WHAT YOU HAVE TO DO: Please give again, word for word, each line that falls between the line with "13 de agosto de 2025" and the end of the data, inclusive.
Segment Open
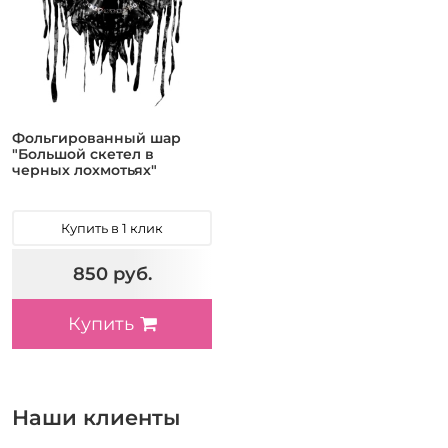
Фольгированный шар
"Большой скетел в
черных лохмотьях"
Купить в 1 клик
850 руб.
Купить
Наши клиенты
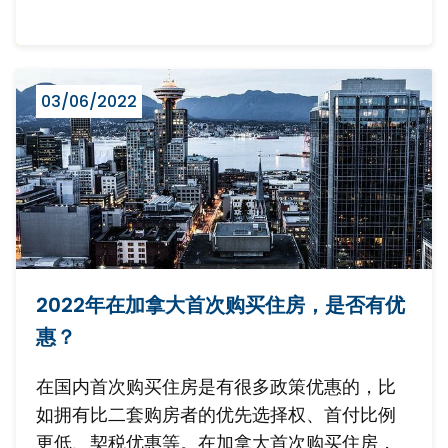
03/06/2022
2022年在加拿大首次购买住房，是否有优
惠？
在国内首次购买住房是有很多政策优惠的，比
如拥有比二套购房者的优先选择权、首付比例
更低、契税优惠等。在加拿大首次购买住房，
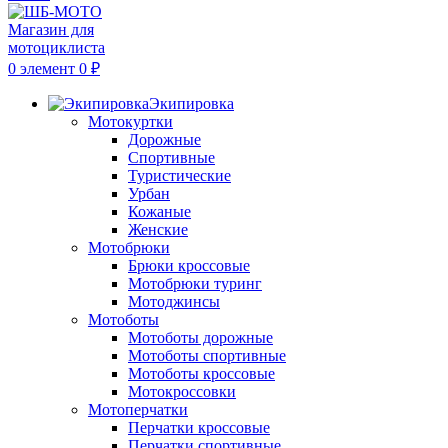
0
элемент
0
₽
Экипировка
Мотокуртки
Дорожные
Спортивные
Туристические
Урбан
Кожаные
Женские
Мотобрюки
Брюки кроссовые
Мотобрюки туринг
Мотоджинсы
Мотоботы
Мотоботы дорожные
Мотоботы спортивные
Мотоботы кроссовые
Мотокроссовки
Мотоперчатки
Перчатки кроссовые
Перчатки спортивные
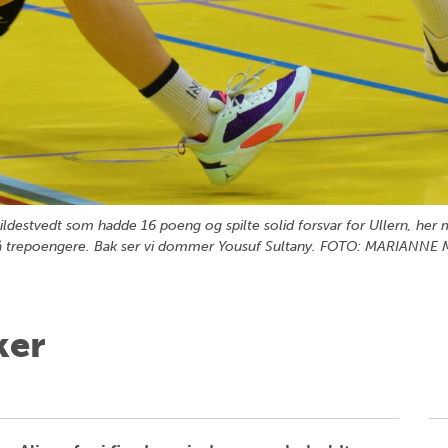
Mildestvedt som hadde 16 poeng og spilte solid forsvar for Ullern, her
på trepoengere. Bak ser vi dommer Yousuf Sultany. FOTO: MARIANN
ker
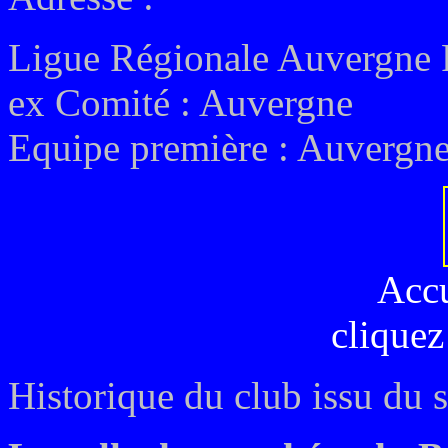
Ligue Régionale Auvergne
ex
Comité : Auvergne
Equipe première : Auvergn
Acc
cliquez
Historique du club issu du 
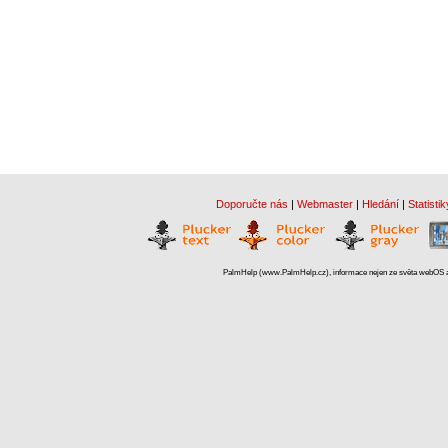
Doporučte nás
|
Webmaster
|
Hledání
|
Statistik
PalmHelp (www.PalmHelp.cz), informace nejen ze světa webOS a 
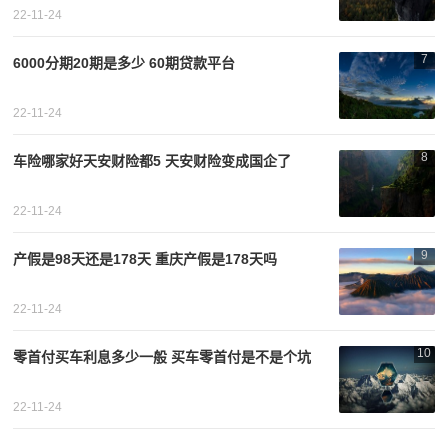
22-11-24
7
6000分期20期是多少 60期贷款平台
22-11-24
8
车险哪家好天安财险都5 天安财险变成国企了
22-11-24
9
产假是98天还是178天 重庆产假是178天吗
22-11-24
10
零首付买车利息多少一般 买车零首付是不是个坑
22-11-24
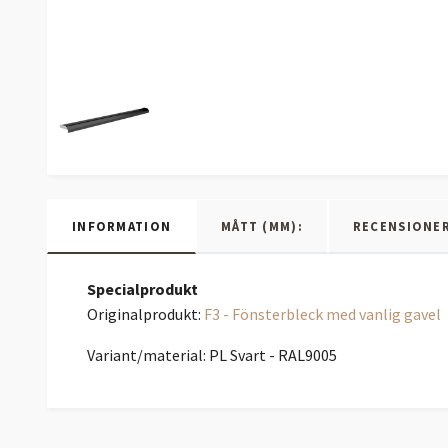
INFORMATION
MÅTT (MM):
RECENSIONE
Specialprodukt
Originalprodukt:
F3 - Fönsterbleck med vanlig gavel
Variant/material: PL Svart - RAL9005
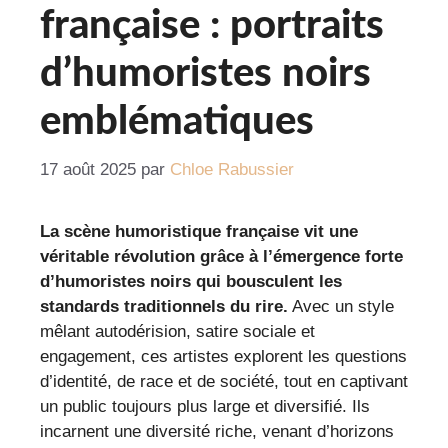
française : portraits
d’humoristes noirs
emblématiques
17 août 2025
par
Chloe Rabussier
La scène humoristique française vit une
véritable révolution grâce à l’émergence forte
d’humoristes noirs qui bousculent les
standards traditionnels du rire.
Avec un style
mêlant autodérision, satire sociale et
engagement, ces artistes explorent les questions
d’identité, de race et de société, tout en captivant
un public toujours plus large et diversifié. Ils
incarnent une diversité riche, venant d’horizons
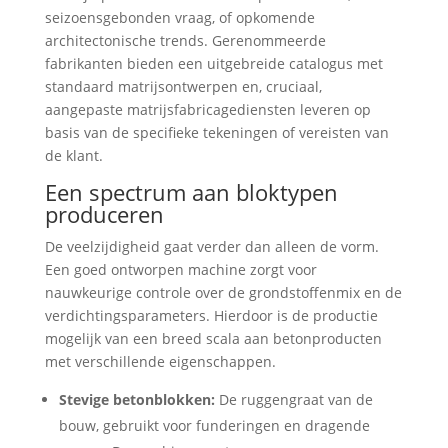
seizoensgebonden vraag, of opkomende
architectonische trends. Gerenommeerde
fabrikanten bieden een uitgebreide catalogus met
standaard matrijsontwerpen en, cruciaal,
aangepaste matrijsfabricagediensten leveren op
basis van de specifieke tekeningen of vereisten van
de klant.
Een spectrum aan bloktypen
produceren
De veelzijdigheid gaat verder dan alleen de vorm.
Een goed ontworpen machine zorgt voor
nauwkeurige controle over de grondstoffenmix en de
verdichtingsparameters. Hierdoor is de productie
mogelijk van een breed scala aan betonproducten
met verschillende eigenschappen.
Stevige betonblokken:
De ruggengraat van de
bouw, gebruikt voor funderingen en dragende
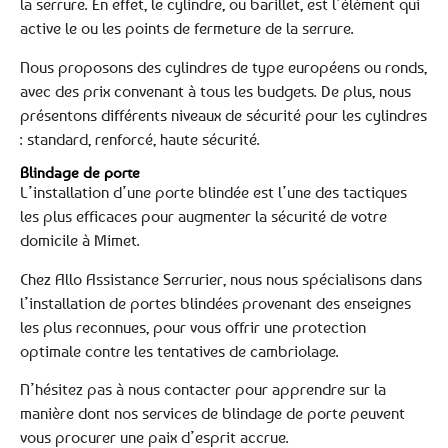
la serrure. En effet, le cylindre, ou barillet, est l’élément qui
active le ou les points de fermeture de la serrure.
Nous proposons des cylindres de type européens ou ronds,
avec des prix convenant à tous les budgets. De plus, nous
présentons différents niveaux de sécurité pour les cylindres
: standard, renforcé, haute sécurité.
Blindage de porte
L’installation d’une porte blindée est l’une des tactiques
les plus efficaces pour augmenter la sécurité de votre
domicile à Mimet.
Chez Allo Assistance Serrurier, nous nous spécialisons dans
l’installation de portes blindées provenant des enseignes
les plus reconnues, pour vous offrir une protection
optimale contre les tentatives de cambriolage.
N’hésitez pas à nous contacter pour apprendre sur la
manière dont nos services de blindage de porte peuvent
vous procurer une paix d’esprit accrue.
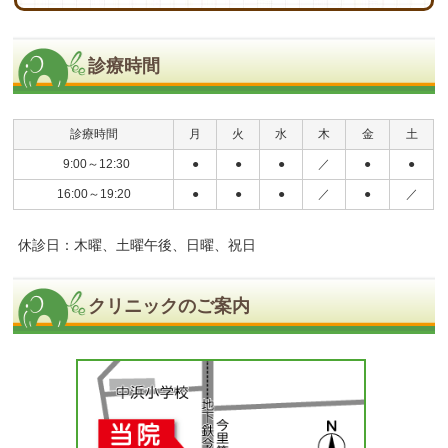
診療時間
診療時間
月
火
水
木
金
土
9:00～12:30
●
●
●
／
●
●
16:00～19:20
●
●
●
／
●
／
休診日：木曜、土曜午後、日曜、祝日
クリニックのご案内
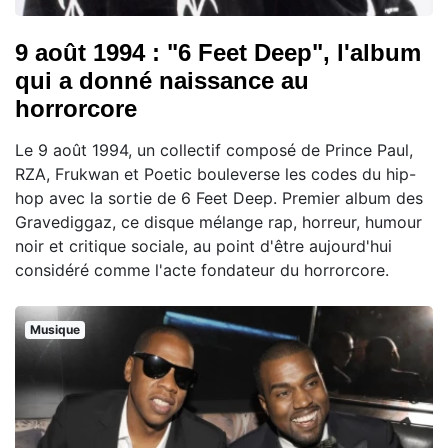
9 août 1994 : "6 Feet Deep", l'album
qui a donné naissance au
horrorcore
Le 9 août 1994, un collectif composé de Prince Paul,
RZA, Frukwan et Poetic bouleverse les codes du hip-
hop avec la sortie de 6 Feet Deep. Premier album des
Gravediggaz, ce disque mélange rap, horreur, humour
noir et critique sociale, au point d'être aujourd'hui
considéré comme l'acte fondateur du horrorcore.
Musique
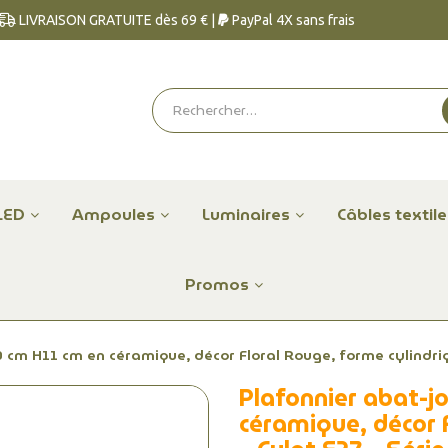
LIVRAISON GRATUITE dès 69 € |
PayPal 4X sans frais
LED
Ampoules
Luminaires
Câbles textil
Promos
 cm H11 cm en céramique, décor Floral Rouge, forme cylindriqu
Plafonnier abat-j
céramique, décor 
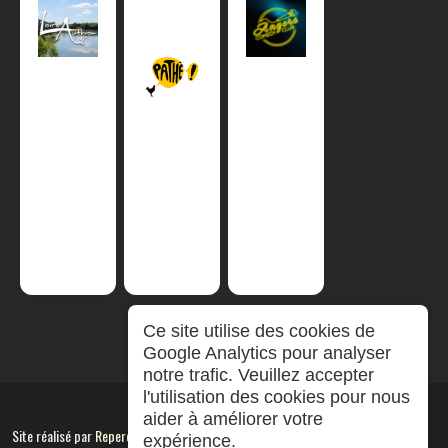
Ce site utilise des cookies de
Google Analytics pour analyser
notre trafic. Veuillez accepter
l'utilisation des cookies pour nous
aider à améliorer votre
Site réalisé par
RepereCom
expérience.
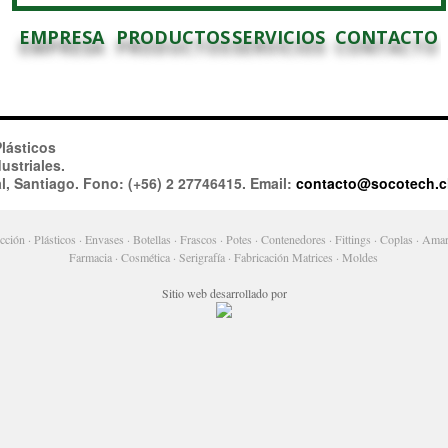
EMPRESA
PRODUCTOS
SERVICIOS
CONTACTO
lásticos
ustriales.
l, Santiago. Fono: (+56) 2 27746415. Email:
contacto@socotech.c
ción · Plásticos · Envases · Botellas · Frascos · Potes · Contenedores · Fittings · Coplas · Amar
Farmacia · Cosmética · Serigrafía · Fabricación Matrices · Moldes
Sitio web desarrollado por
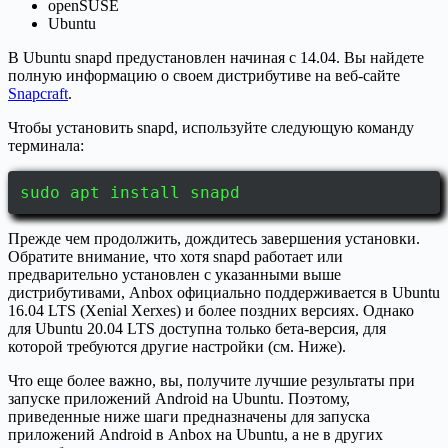
openSUSE
Ubuntu
В Ubuntu snapd предустановлен начиная с 14.04. Вы найдете
полную информацию о своем дистрибутиве на веб-сайте
Snapcraft
.
Чтобы установить snapd, используйте следующую команду
терминала:
sudo apt install snapd
Прежде чем продолжить, дождитесь завершения установки.
Обратите внимание, что хотя snapd работает или
предварительно установлен с указанными выше
дистрибутивами, Anbox официально поддерживается в Ubuntu
16.04 LTS (Xenial Xerxes) и более поздних версиях. Однако
для Ubuntu 20.04 LTS доступна только бета-версия, для
которой требуются другие настройки (см. Ниже).
Что еще более важно, вы, получите лучшие результаты при
запуске приложений Android на Ubuntu. Поэтому,
приведенные ниже шаги предназначены для запуска
приложений Android в Anbox на Ubuntu, а не в других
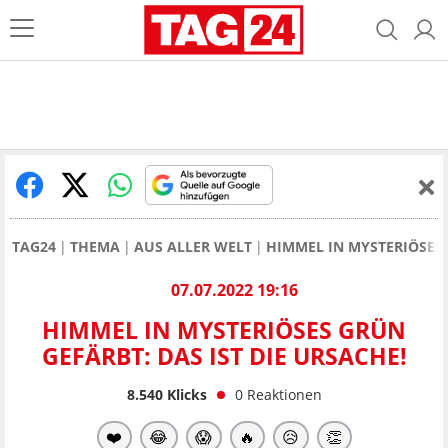
TAG24
THEMA
AUS ALLER WELT
HIMMEL IN MYSTERIÖSES 
07.07.2022 19:16
HIMMEL IN MYSTERIÖSES GRÜN
GEFÄRBT: DAS IST DIE URSACHE!
8.540
Klicks
0
Reaktionen
❤️
😂
😱
🔥
😥
👏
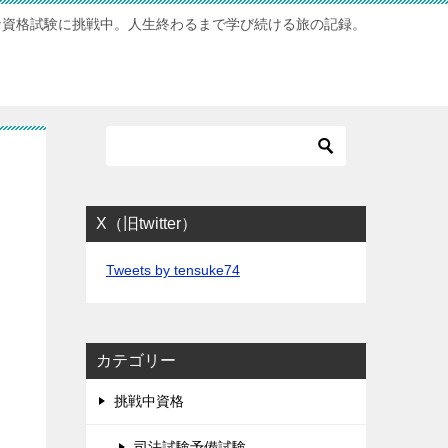
な資格試験に挑戦中。人生終わるまで学び続ける旅の記録。
X（旧twitter）
Tweets by tensuke74
カテゴリー
挑戦中資格
司法試験予備試験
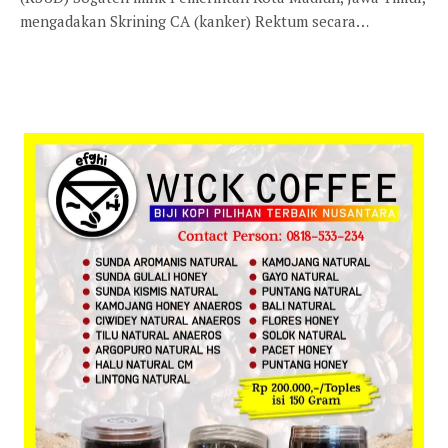
mengadakan Skrining CA (kanker) Rektum secara…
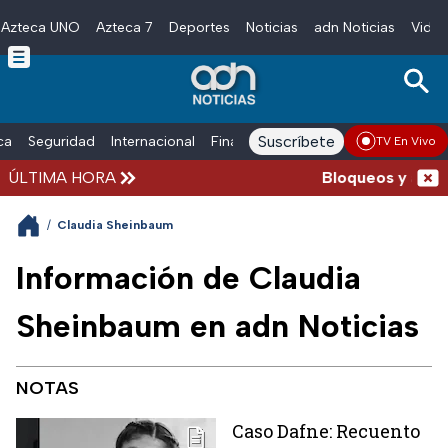
Azteca UNO
Azteca 7
Deportes
Noticias
adn Noticias
Video
Skip to main content
Suscríbete
ica
Seguridad
Internacional
Finanzas
adn Noticias Radio
Esp
TV En Vivo
ÚLTIMA HORA
Bloqueos y acciden
/
Claudia Sheinbaum
Información de Claudia
Sheinbaum en adn Noticias
NOTAS
Caso Dafne: Recuento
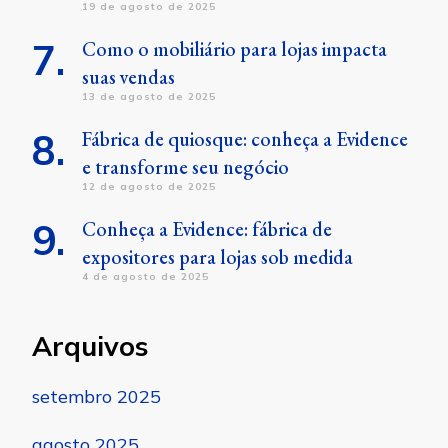
19 de agosto de 2025
Como o mobiliário para lojas impacta
suas vendas
13 de agosto de 2025
Fábrica de quiosque: conheça a Evidence
e transforme seu negócio
12 de agosto de 2025
Conheça a Evidence: fábrica de
expositores para lojas sob medida
4 de agosto de 2025
Arquivos
setembro 2025
agosto 2025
Segment Closed
WRITTEN SOLUTION:
13 de agosto de 2025
Fábrica de quiosque: conheça a Evidence
e transforme seu negócio
12 de agosto de 2025
Conheça a Evidence: fábrica de
expositores para lojas sob medida
4 de agosto de 2025
Arquivos
setembro 2025
agosto 2025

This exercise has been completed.